Hackers Linked To Russian GRU Are Targeting NATO States Providing Aid To Ukraine, Microsoft Reveals

A group of hackers behind a number of cyberattacks against Ukraine and its Western allies this year and in 2022 has links to Russia, Microsoft has claimed.

Microsoft's threat intelligence teams said the recent wave of cyberattacks they detected came from what they dubbed "Cadet Blizzard," a group of hackers affiliated with the Russian Main Intelligence Directorate (GRU).

In a blog post, the tech company revealed that Cadet Blizzard is targeting Ukraine and member-states of the North Atlantic Treaty Organization (NATO) which provide military assistance to the war-torn country.

Microsoft claimed that the hacking group was behind the destructive WhisperGate wiper attacks against Ukraine in January 2022, before Russia launched its invasion of the country. The group was also responsible for the attacks against Ukraine websites early last year, according to the company.

Microsoft said it believes Cadet Blizzard also targeted "a range of organizations in Europe and Latin America" and has been operating since 2020.

The company warned that the Russian hacking group is always active in cyberspace and "has conducted its operations during its primary targets' off-business hours when its activity is less likely to be detected."

Cadet Blizzard uses stolen passwords and credentials to breach internet servers that are less well-protected, according to Microsoft. The group also uses web shells to maintain access and employs "living off the land" techniques through legitimate commands to move laterally across its targets' networks, the company added.

The technique allows Cadet Blizzard to hide in legitimate network traffic, "making its activities harder to detect," Microsoft said.

However, Cadet Blizzard appeared less effective than other hacking groups associated with Russia.

"Cadet Blizzard's January 2022 WhisperGate attack affected an order of magnitude fewer systems and delivered comparatively modest impact, despite being trained to destroy the networks of their opponents in Ukraine," Microsoft said.

"Cadet Blizzard's activity spiked between January and June of 2022, dissipated, and re-emerged in early 2023. The more recent Cadet Blizzard cyber operations, although occasionally successful, similarly failed to achieve the impact of those conducted by its GRU counterparts," the company added.

Last month, Ukraine's cybersecurity chief said Russia has carried out cyberattacks against Ukraine since the war began more than a year ago.
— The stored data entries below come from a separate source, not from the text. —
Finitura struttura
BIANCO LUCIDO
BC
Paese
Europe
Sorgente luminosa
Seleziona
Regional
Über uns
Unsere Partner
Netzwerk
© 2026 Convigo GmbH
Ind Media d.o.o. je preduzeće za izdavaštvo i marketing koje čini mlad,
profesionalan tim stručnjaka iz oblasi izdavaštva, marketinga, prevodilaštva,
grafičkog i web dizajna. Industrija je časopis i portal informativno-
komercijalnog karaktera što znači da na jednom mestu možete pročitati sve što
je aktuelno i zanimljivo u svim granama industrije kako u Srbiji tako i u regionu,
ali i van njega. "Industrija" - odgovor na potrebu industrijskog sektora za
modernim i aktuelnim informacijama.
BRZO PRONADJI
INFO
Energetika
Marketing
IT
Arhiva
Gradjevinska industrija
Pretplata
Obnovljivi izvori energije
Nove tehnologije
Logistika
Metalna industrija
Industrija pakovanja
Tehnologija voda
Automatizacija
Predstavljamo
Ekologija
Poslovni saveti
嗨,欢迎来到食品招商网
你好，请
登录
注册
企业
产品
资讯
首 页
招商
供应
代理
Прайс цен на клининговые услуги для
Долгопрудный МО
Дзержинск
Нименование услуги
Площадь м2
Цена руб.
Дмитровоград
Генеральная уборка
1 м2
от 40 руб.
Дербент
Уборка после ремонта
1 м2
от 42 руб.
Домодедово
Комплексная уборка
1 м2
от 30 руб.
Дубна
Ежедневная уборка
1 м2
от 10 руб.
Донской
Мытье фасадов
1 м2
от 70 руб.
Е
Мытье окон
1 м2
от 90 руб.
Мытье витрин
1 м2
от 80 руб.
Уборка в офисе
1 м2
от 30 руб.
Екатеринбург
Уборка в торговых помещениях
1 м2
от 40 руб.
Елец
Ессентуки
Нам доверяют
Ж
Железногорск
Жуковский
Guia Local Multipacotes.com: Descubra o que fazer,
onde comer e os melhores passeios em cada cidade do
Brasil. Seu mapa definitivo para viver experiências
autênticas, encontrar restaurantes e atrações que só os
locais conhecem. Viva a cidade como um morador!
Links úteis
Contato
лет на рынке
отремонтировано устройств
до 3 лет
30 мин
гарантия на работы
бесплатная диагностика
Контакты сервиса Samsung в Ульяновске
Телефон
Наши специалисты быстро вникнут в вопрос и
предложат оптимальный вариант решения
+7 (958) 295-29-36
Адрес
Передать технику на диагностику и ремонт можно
In an interview with The Record, Yurii Shchyhol, the chief of the State Service of Special Communications and Information Protection of Ukraine (SSSCIP), noted that Russian hackers are "changing their attack vectors and targets," after they noticed that the cyberattacks on Ukrainian commerce, finance and defense sectors "significantly decreased" this year.

Shchyhol revealed that Russian cyberattacks are now focused on critical targets, such as Ukraine's energy sectors, and they have also observed a surge in supply chain attacks against software manufacturers.

"These attacks are highly complex and demand greater levels of training, knowledge, skills, and abilities to execute successfully," Shchyhol said.

The Ukrainian cybersecurity chief said they received assistance from major tech companies such as Microsoft, ESET and Cisco to counter Russian cyberattacks.

Shchyhol also revealed that they are working with Palantir, a U.S.-based data analytics company. He said Palantir's capabilities are "incredibly helpful," especially when it comes to "providing essential information" for their operations.

SSSCIP also developed a secure, closed-source messenger for Ukraine's state and military communication system amid Russia's continued military assault.